Exercise details | Transcribe exactly the lines from the one containing "I need the location" through the end of the data, both included. Leave out pictures.

Source data |
┄┄┄┄┄┄┄┄┄┄

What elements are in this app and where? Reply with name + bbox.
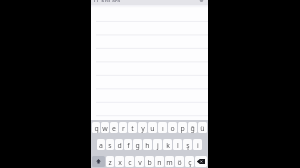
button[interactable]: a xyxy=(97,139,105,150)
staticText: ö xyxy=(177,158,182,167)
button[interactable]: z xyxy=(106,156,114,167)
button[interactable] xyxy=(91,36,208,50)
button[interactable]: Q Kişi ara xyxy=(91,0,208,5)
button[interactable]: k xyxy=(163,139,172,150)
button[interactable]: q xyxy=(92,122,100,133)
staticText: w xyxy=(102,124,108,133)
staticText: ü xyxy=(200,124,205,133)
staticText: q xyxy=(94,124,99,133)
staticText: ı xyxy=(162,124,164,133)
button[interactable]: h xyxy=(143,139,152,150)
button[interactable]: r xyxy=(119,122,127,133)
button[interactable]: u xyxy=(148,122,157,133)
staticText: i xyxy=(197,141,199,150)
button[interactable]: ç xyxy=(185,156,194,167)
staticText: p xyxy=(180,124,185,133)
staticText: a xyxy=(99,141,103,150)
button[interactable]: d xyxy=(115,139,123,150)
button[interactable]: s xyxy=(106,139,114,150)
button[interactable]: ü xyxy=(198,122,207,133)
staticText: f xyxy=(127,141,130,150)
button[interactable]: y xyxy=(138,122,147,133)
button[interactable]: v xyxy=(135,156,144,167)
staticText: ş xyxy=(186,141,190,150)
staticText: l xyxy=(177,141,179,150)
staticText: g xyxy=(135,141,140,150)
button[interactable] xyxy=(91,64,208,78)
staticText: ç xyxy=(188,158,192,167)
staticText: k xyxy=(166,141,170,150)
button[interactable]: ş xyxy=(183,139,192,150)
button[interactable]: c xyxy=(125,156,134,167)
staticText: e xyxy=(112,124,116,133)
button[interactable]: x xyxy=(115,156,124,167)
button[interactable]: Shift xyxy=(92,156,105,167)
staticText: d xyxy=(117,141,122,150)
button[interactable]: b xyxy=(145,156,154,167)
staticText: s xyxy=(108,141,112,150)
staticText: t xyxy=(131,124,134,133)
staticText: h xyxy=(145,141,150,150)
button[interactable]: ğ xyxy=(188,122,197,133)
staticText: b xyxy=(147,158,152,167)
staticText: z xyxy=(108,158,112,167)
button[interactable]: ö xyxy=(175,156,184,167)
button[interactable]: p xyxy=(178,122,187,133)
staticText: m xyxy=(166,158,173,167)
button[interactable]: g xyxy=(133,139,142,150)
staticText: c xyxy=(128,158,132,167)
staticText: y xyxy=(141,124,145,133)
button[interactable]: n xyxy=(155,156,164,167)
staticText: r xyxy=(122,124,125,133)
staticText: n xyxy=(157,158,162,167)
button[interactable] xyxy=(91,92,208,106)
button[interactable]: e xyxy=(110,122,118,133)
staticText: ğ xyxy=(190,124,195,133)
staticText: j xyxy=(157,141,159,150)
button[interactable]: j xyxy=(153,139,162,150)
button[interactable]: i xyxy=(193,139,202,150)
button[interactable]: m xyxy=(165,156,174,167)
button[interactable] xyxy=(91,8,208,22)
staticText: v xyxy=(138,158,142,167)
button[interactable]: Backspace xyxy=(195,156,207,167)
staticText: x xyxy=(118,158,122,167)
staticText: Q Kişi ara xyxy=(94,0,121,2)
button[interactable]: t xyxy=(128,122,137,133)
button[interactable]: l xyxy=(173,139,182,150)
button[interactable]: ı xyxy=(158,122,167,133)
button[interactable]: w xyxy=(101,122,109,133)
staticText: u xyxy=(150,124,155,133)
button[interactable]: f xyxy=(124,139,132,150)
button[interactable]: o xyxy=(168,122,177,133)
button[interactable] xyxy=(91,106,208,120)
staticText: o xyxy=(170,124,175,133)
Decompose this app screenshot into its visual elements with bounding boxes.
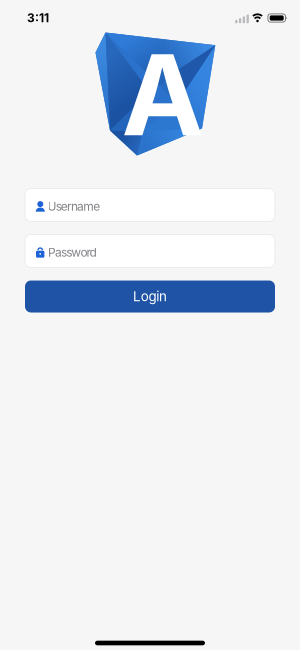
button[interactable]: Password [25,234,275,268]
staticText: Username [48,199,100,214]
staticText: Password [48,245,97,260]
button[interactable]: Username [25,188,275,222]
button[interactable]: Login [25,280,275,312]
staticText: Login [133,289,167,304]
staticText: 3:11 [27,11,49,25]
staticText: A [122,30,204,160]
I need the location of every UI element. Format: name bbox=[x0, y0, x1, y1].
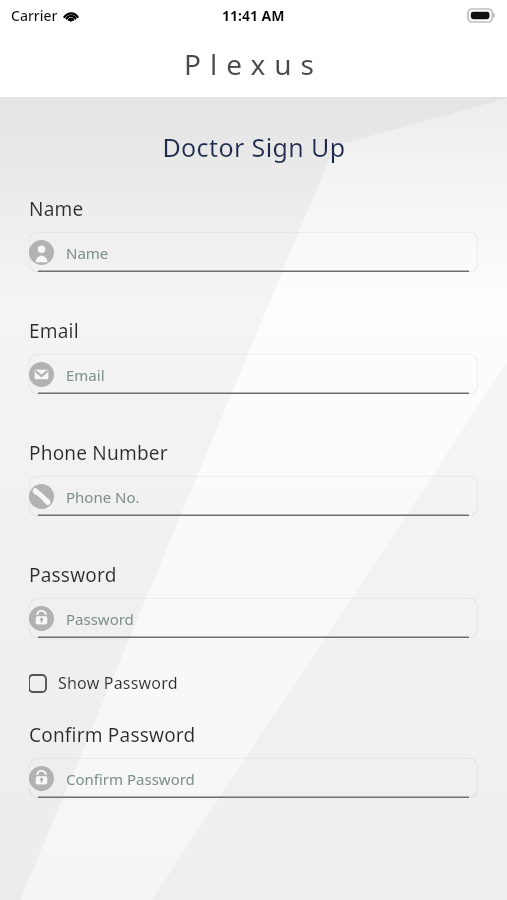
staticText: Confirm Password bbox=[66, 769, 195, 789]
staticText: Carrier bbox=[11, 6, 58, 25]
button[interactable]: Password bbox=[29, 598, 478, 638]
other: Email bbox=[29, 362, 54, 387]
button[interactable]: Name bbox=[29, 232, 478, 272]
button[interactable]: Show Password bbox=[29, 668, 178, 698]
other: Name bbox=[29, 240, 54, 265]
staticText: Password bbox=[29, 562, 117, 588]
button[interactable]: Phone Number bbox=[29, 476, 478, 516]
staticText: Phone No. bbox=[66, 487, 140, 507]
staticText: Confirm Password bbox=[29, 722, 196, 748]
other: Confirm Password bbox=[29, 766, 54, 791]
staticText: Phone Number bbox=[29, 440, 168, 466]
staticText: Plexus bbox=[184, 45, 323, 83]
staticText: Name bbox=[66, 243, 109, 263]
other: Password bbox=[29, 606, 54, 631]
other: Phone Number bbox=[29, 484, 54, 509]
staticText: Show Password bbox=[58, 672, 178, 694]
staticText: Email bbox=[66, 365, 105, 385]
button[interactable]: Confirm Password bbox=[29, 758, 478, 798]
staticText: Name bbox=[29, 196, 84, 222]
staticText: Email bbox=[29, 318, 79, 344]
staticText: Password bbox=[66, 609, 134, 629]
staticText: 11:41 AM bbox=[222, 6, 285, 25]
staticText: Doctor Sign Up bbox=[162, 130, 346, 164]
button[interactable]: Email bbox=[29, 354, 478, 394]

┄┄┄┄┄┄┄┄┄┄

Answer to the exercise |
I need the location of every UI element. Format: name bbox=[x0, y0, x1, y1].
staticText: Confirm Password bbox=[66, 769, 195, 789]
staticText: Carrier bbox=[11, 6, 58, 25]
button[interactable]: Password bbox=[29, 598, 478, 638]
other: Email bbox=[29, 362, 54, 387]
button[interactable]: Name bbox=[29, 232, 478, 272]
button[interactable]: Show Password bbox=[29, 668, 178, 698]
other: Name bbox=[29, 240, 54, 265]
staticText: Password bbox=[29, 562, 117, 588]
button[interactable]: Phone Number bbox=[29, 476, 478, 516]
staticText: Phone No. bbox=[66, 487, 140, 507]
staticText: Confirm Password bbox=[29, 722, 196, 748]
other: Confirm Password bbox=[29, 766, 54, 791]
staticText: Phone Number bbox=[29, 440, 168, 466]
staticText: Plexus bbox=[184, 45, 323, 83]
staticText: Name bbox=[66, 243, 109, 263]
other: Password bbox=[29, 606, 54, 631]
other: Phone Number bbox=[29, 484, 54, 509]
staticText: Show Password bbox=[58, 672, 178, 694]
staticText: Email bbox=[66, 365, 105, 385]
button[interactable]: Confirm Password bbox=[29, 758, 478, 798]
staticText: Name bbox=[29, 196, 84, 222]
staticText: Email bbox=[29, 318, 79, 344]
staticText: Password bbox=[66, 609, 134, 629]
staticText: 11:41 AM bbox=[222, 6, 285, 25]
staticText: Doctor Sign Up bbox=[162, 130, 346, 164]
button[interactable]: Email bbox=[29, 354, 478, 394]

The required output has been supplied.